Gold Hits Record High as Investors Scramble for Safety

Gold hit record highs above $1,270 an ounce on Tuesday in its biggest one-day rally in four months, as the U.S. dollar declined broadly after upbeat data failed to convince investors to shift into risk-linked assets.

Gold is now on course for a 15 percent gain in 2010, fueled largely by investor nervousness that stemmed from the fallout from the euro zone debt crisis and from economic data that has suggested global economic growth may be losing momentum.

Spot gold was at $1,267.70 an ounce by 1500 GMT, up from $1,245.25 the day before, having hit a record high of $1,271.20 earlier in the session. U.S. gold futures for December delivery were last up $22.4 an ounce at $1,269.40.

"It's continuing the trends that we've seen through this year really. Equity markets just remain very, very lacking in confidence, no one is prepared to put positions on and stick with them for any length of time," said Credit Suisse precious metals strategist Tom Kendall.

"There is a lot of volatility and reaction to data ... people are looking for that defensive asset."

Gold has long served investors as an alternative to volatile currencies, equities or sovereign bonds that investors will swiftly punish.

This year has seen an expansion in open interest in U.S. gold futures and hefty flows into exchange-traded products backed by physical bullion and even if the economic data improves, some analysts believe gold has room to rally.

"The funds are certainly doing some buying ... who else is it going to be? It's not producers buying it back, it's investors. And investors, whether rightly or wrongly, believe in this and that is the message," said ANZ head of sales Peter Hillyard.

"It's going up for all the same reasons. People are fearful still. Little things come into the market, little factors that awaken people's interest in gold," he said.

The euro rose against the dollar after breaking through a key area of resistance, while U.S. Treasury prices rallied, brushing off a report that showed sturdy consumer spending in August, but was not enough to shift investors' expectations for a slowdown and lower bond yields.

Gold is on track for a 15 percent rise this year, fueled primarily by investors seeking an alternative to volatile currencies, equities and some sovereign bonds as economic data has cast doubt on the global growth outlook.

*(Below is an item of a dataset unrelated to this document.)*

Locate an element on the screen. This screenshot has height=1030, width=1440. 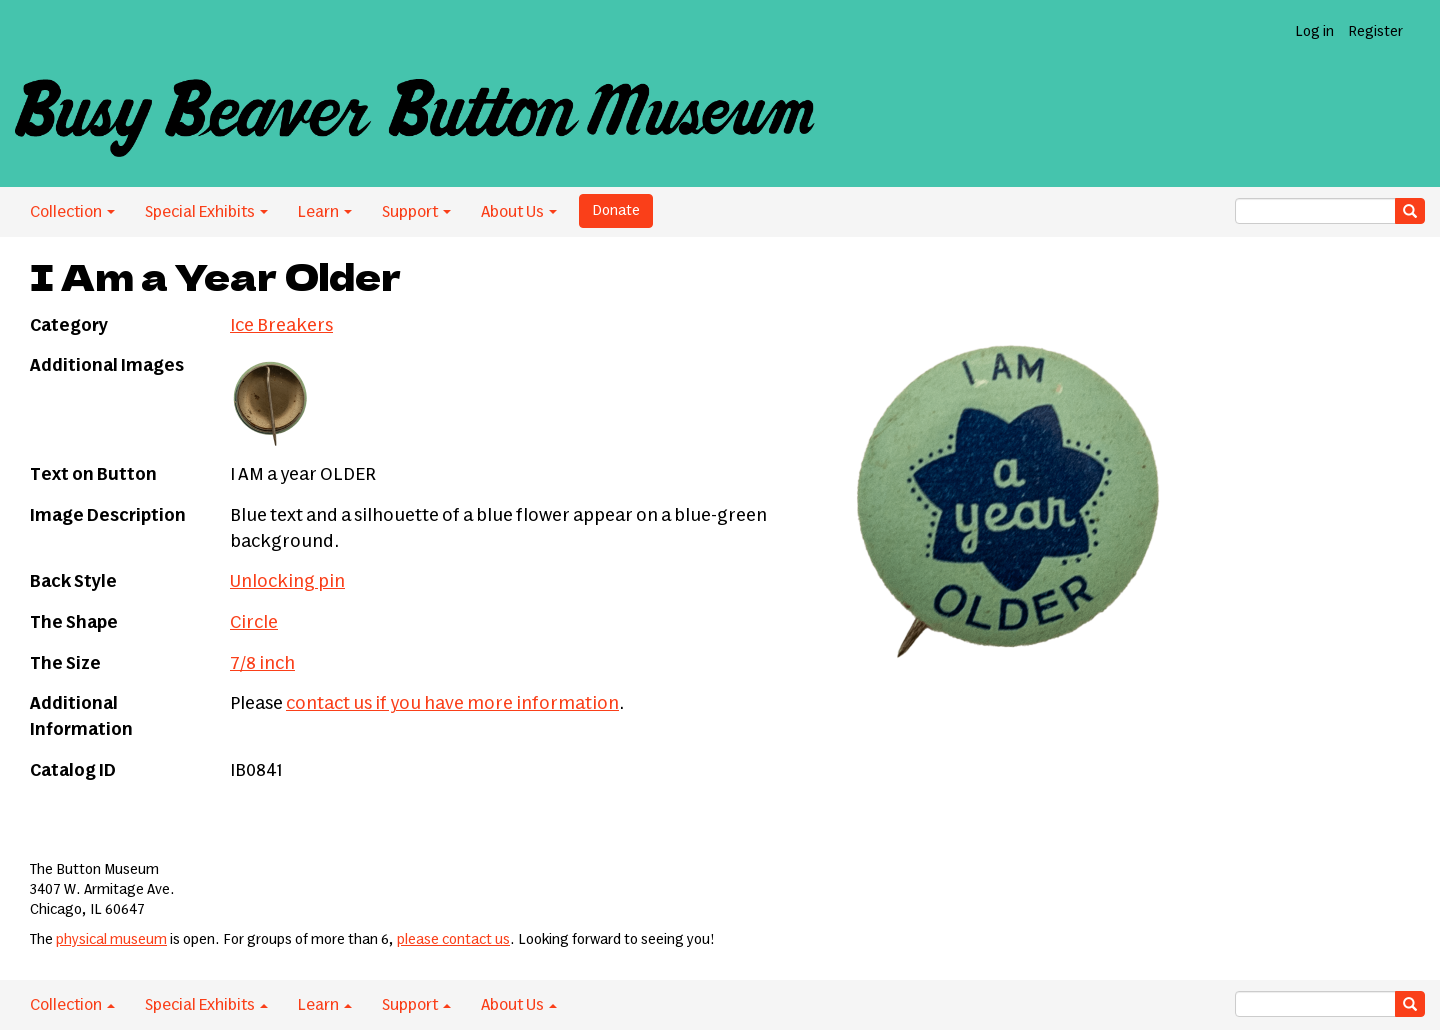 please contact us is located at coordinates (453, 940). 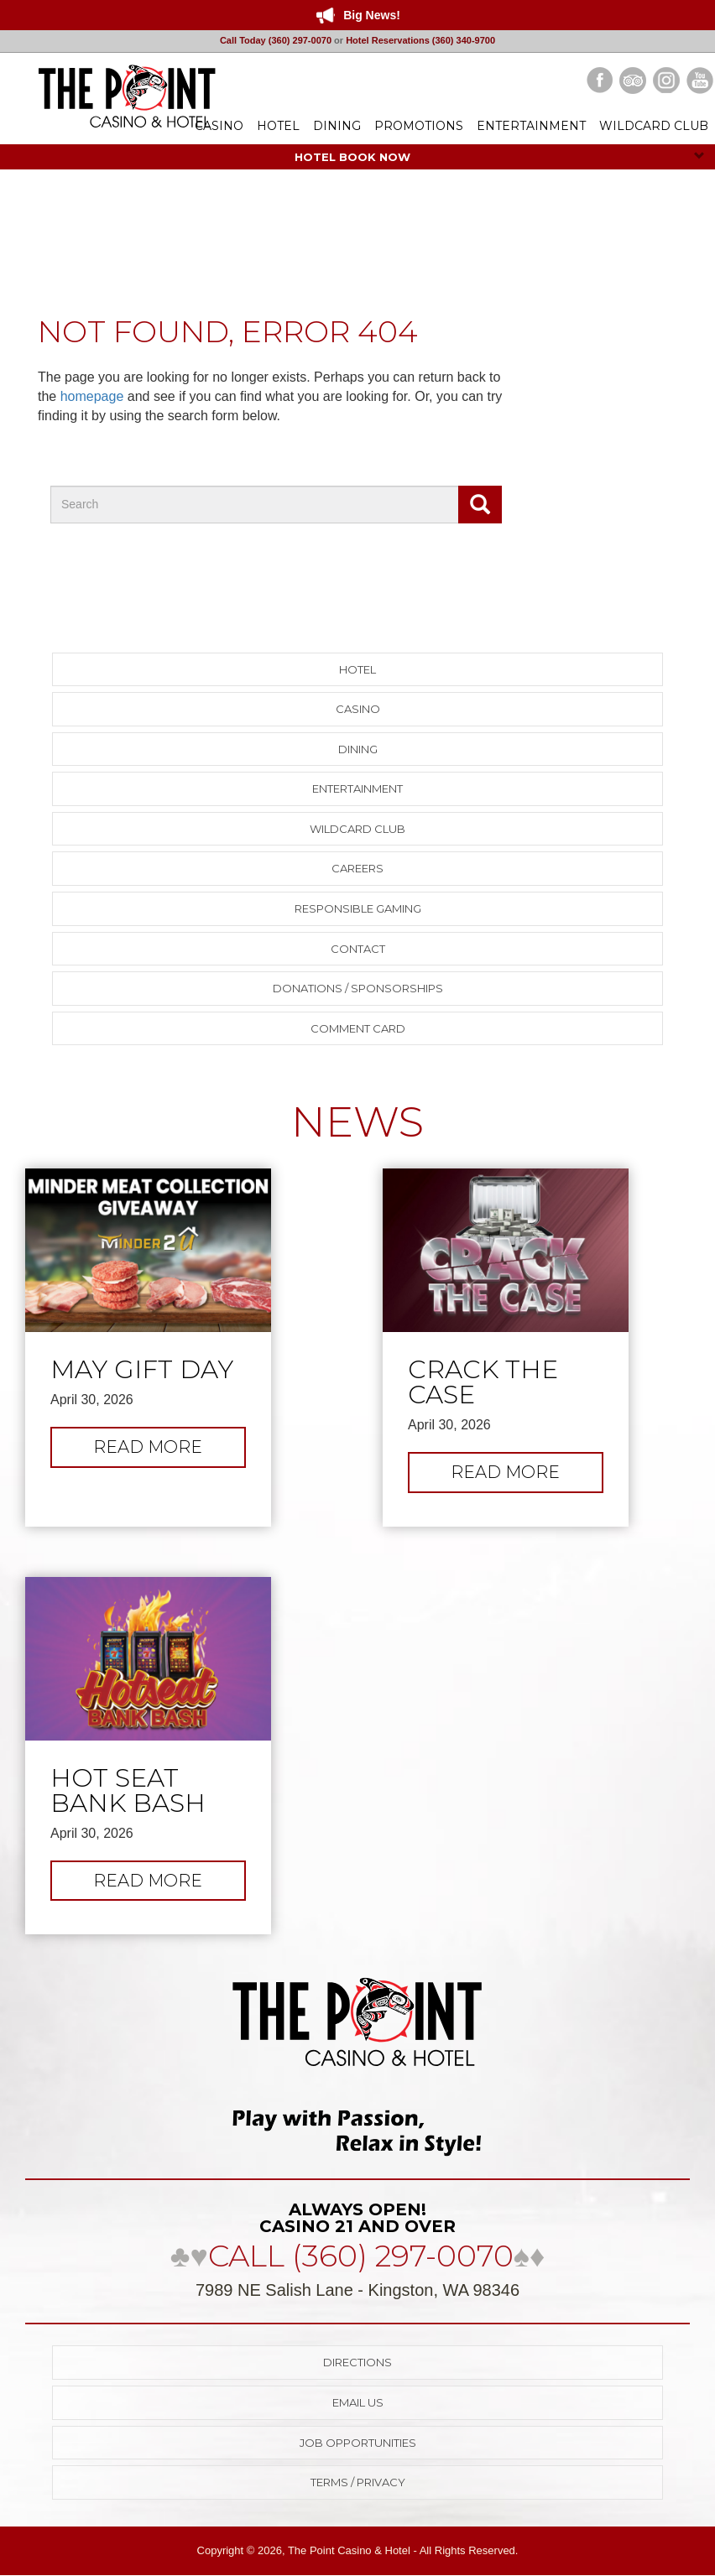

"All four precious metals are really keeping a very close eye on the U.S. dollar right now and if the dollar doesn't 'shape up' as such, this safe-haven buying will continue in the precious metals," said Afshin Nabavi, head of trading at MKS Finance.

Although the gold price has held within a few dollars of record highs for a few weeks, the market is now in the full throes of the buying season in some of the world's biggest consumers, who seem undeterred by the price strength.

Across the rest of the precious metals complex, silver traded at its highest in 2-1/2 years, helped by robust Chinese industrial output and firm base metals, although the safe-haven effect boosting gold was also a driving force.

Spot silver was last at $20.43 an ounce, up from $20.02 the day before and on course for its third consecutive day of gains.

In the platinum group metals, platinum jumped to its highest level since early August, just below $1,590 an ounce, to be last quoted at $1,582.00, against $1,543.65 on Monday.

Palladium hit its highest in four months, trading above $550 an ounce.

Palladium, which is predominantly used in the production of auto catalysts, is on track for a 33 percent increase this year and is one of the top performers of the commodities complex.

Palladium was last at $548.00 up from $524.95 on Monday, set for its biggest daily rally since late May.